His mother had expressed worry about her son's mental health two months ago but police had no reason to re-arrest him, according to the Interior Ministry.

He pledged allegiance to ISIS in a video recorded before Saturday's attack, anti-terrorism Prosecutor Jean-Francois Ricard said on Sunday.

During the attack, Mr Rajabpour-Miyandoab screamed “Allahu akbar”, Arabic for “God is great”, several times, Mr Ricard said.

Authorities said his first victim, a 23-year-old German-Philippino nurse on holiday with his girlfriend and a friend, died after being hit twice with a hammer and stabbed four times with a knife.

Mr Rajabpour-Miyandoab is also said to have attacked two other people, including a British tourist. They both sustained light wounds.

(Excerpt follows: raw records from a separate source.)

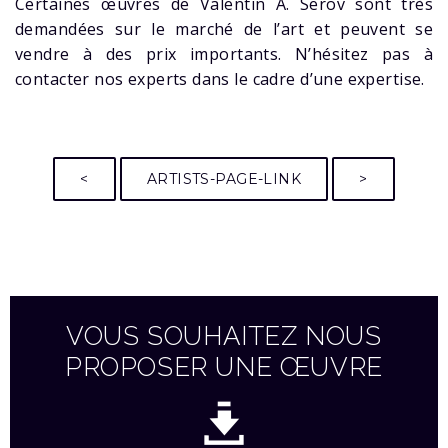
Certaines œuvres de Valentin A. Serov sont très
demandées sur le marché de l’art et peuvent se
vendre à des prix importants. N’hésitez pas à
contacter nos experts dans le cadre d’une expertise.
<
ARTISTS-PAGE-LINK
>
VOUS SOUHAITEZ NOUS
PROPOSER UNE ŒUVRE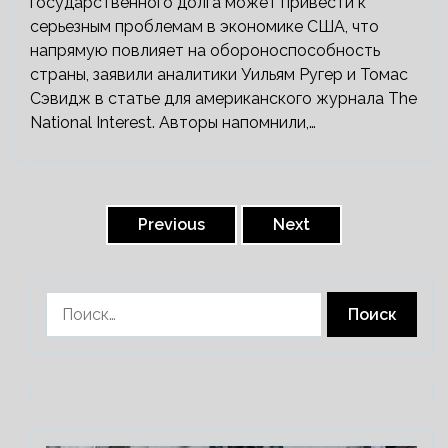
государственного долга может привести к
серьезным проблемам в экономике США, что
напрямую повлияет на обороноспособность
страны, заявили аналитики Уильям Ругер и Томас
Сэвидж в статье для американского журнала The
National Interest. Авторы напомнили,…
Пагинация
записей
Previous
Next
Найти: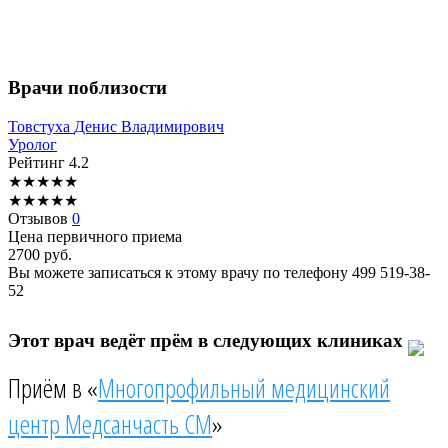
Врачи поблизости
Товстуха
Денис Владимирович
Уролог
Рейтинг
4.2
★
★
★
★
★
★
★
★
★
★
Отзывов
0
Цена первичного приема
2700
руб.
Вы можете записаться к этому врачу по телефону
499 519-38-
52
Этот врач ведёт прём в следующих клиниках
Приём в «
Многопрофильный медицинский
центр Медсанчасть СМ
»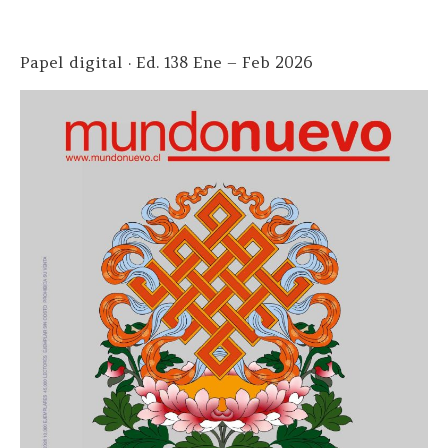
Papel digital · Ed. 138 Ene – Feb 2026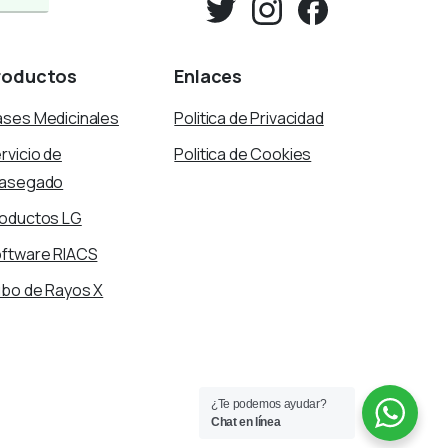
roductos
Enlaces
ses Medicinales
Politica de Privacidad
rvicio de
Politica de Cookies
rasegado
oductos LG
ftware RIACS
bo de Rayos X
¿Te podemos ayudar?
Chat en línea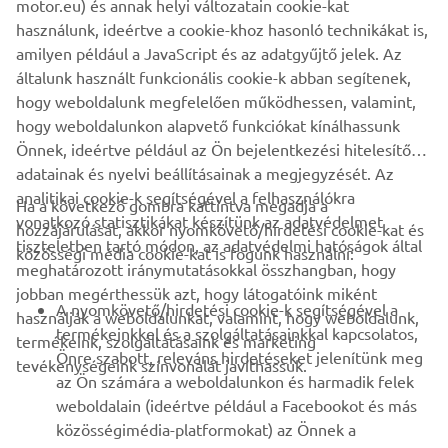
motor.eu) és annak helyi változatain cookie-kat
MENJ VISSZA
használunk, ideértve a cookie-khoz hasonló technikákat is,
amilyen például a JavaScript és az adatgyűjtő jelek. Az
általunk használt funkcionális cookie-k abban segítenek,
hogy weboldalunk megfelelően működhessen, valamint,
hogy weboldalunkon alapvető funkciókat kínálhassunk
Önnek, ideértve például az Ön bejelentkezési hitelesítő
VÁLLALATI
adatainak és nyelvi beállításainak a megjegyzését. Az
analitikai cookie-k segítségével a felhasználókra
Ha a következő gombra kattintva megadja a
B2B
vonatkozó statisztikákat készítünk az adatvédelmet
hozzájárulását, akkor nyomkövető/hirdetési cookie-kat és
tiszteletben tartó módon, az adatvédelmi hatóságok által
közösségi média cookie-kat is fogunk használni:
TÖBB YAMAHA
meghatározott iránymutatásokkal összhangban, hogy
jobban megérthessük azt, hogy látogatóink miként
A nyomkövető/hirdetési cookie-k segítségével a
használják a weboldalunkat, valamint, hogy weboldalunk,
TÁMOGATÁS
termékeinkkel és a szolgáltatásainkkal kapcsolatos,
termékeink, szolgáltatásaink és marketing
Önre szabott, releváns hirdetéseket jelenítünk meg
tevékenységeink színvonalát javíthassuk.
az Ön számára a weboldalunkon és harmadik felek
HÍRLEVÉL
weboldalain (ideértve például a Facebookot és más
közösségimédia-platformokat) az Önnek a
Legyél az elsők között, aki a legújabb ajánlatokról, különleges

In an attempt to appease fears caused by the attacks, French government officials highlighted the in-depth security plans for the Olympic Games announced last week by the Paris police.

“Terrorist threats are nothing new,” said Ms Oudea-Castera. “We are doing our best to reduce them to a minimum.”

The site of Saturday's attack will be one of the most tightly monitored sites during the Games where identity checks will be enforced, she said.

“We have a whole series of means to be deployed, including mine clearers and dog-handling teams.”

Asked if the government was planning a change to its plan to hold the ceremony on the River Seine, with up to 600,000 spectators expected along its banks amid the security threats, Ms Oudea-Castera said: “This not something we're working with.”

“We have the capacity to secure the event”, she said, adding that certain details, including the number of additional cultural events surrounding the main spectacle and the security perimeter, would be adjusted closer to the Games.

Paris has a “painful experience” with terrorist attacks and has “acquired great experience regarding the state of permanent vigilance that we must have”, said deputy mayor Emmanuel Gregoire, speaking to France Info radio.

In November 2015, 130 people were killed in terrorist attacks in the city.

At the time, there were fears that a similar attack would occur six months later at Uefa's 2016 Euro football tournament.

A few days before the tournament began, two policemen were killed by a man who swore to make a “cemetery out of the Euro”.

The Euros went ahead with no major incident and were widely viewed as a success in terms of security.

Mr Gregoire also pointed to the recent rugby world cup during which there were no incidents.

“It is not at all the Olympic Games, and moments of collective celebration, that must be called into question,” he said.

“The question is rather about identifying and treating these isolated cases [such as Mr Rajabpour-Miyandoab], which constitute threats.”